Il aurait finalement obtenu du témoin un projet de lettre dans laquelle celui-ci revenait sur ses précédentes déclarations. Ce document figure au dossier. Accusatoire aussi, l’enregistrement d’une conversation téléphonique où le procureur explique à Alhoumekani comment il doit changer sa déposition.

Pression.

Quand au chef des services secrets, il lui est reproché des pressions sur un autre témoin, le capitaine Iftin. Ce dernier était chef de la garde présidentielle en 1995. En 2002, ce capitaine, réfugié en Belgique lui aussi, a raconté comment il avait été contacté par Hassan Saïd pour contrer le témoignage d’Alhoumekani et signer un «texte établi à l’avance». Iftin qui, depuis, a réussi à faire partir sa femme et ses enfants en Belgique, est maintenant partie civile.

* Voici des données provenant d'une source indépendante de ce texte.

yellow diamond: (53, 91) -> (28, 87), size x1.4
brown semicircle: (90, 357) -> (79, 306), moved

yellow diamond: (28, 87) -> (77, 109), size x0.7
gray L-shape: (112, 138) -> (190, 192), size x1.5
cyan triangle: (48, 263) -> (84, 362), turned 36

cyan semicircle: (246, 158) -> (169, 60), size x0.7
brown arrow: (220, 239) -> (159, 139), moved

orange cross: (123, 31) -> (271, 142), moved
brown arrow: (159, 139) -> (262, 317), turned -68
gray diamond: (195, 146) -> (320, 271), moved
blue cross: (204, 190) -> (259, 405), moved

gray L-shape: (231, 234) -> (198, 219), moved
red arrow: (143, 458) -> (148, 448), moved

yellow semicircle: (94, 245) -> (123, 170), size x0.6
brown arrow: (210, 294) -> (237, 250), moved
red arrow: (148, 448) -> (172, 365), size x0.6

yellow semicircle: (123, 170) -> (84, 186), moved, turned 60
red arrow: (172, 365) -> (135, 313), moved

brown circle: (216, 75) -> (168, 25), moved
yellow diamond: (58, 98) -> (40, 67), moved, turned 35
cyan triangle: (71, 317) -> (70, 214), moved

Jusqu’ici, à chaque rebondissement du dossier, la présidence de Djibouti a nié être pour quoi que ce soit dans la mort de Bernard Borrel qu’elle estime toujours être la conséquence d’un suicide. Ni Djama Souleiman, ni Hassan Saïd n’ont consenti à se présenter devant la juge d’instruction de Versailles. Depuis octobre 2006, ils sont d’ailleurs sous le coup de mandats d’arrêt.

Du côté de la partie civile, on se félicite de cette notable avancée. «Depuis que le président Sarkozy a reçu Elisabeth Borrel à l’Elysée [le 19 juin], les déblocages sont incontestablement intervenus, remarque Olivier Morice, avocat, avec Laurent de Caunes, de la famille du juge. Le respect dû à Mme Borrel au plus haut niveau de l’Etat a balayé un mépris hallucinant de plus de douze ans.»

(*) ____________________________ Et le nom de Montebourg apparaît…
Le nom du député PS Arnaud Montebourg apparaît, mais lointainement, dans ce volet du dossier Borrel. Partie civile, représenté par l’avocat Christian Charrière-Bournazel, le député se défend d’une accusation de tentative de manipulation de témoin.

Montebourg affirmait hier que son nom est également cité – toujours dans l’affaire Borrel – dans une note de la DGSE. Ancien avocat, il explique vouloir ne rien laisser passer sur le plan juridique, d’où sa présence au dossier en tant que partie civile. Le député s’était exprimé en faveur du retournement de l’enquête au moment où la thèse du suicide de Bernard Borrel a dû céder le pas en faveur de l’assassinat.

A cette époque, Francis Szpiner, avocat notamment du gouvernement de Djibouti, s’était présenté contre lui aux élections législatives de 2002 en Saône et Loire, et a été battu. Me Szpiner, sollicité hier par Libération, n’a pas donné suite.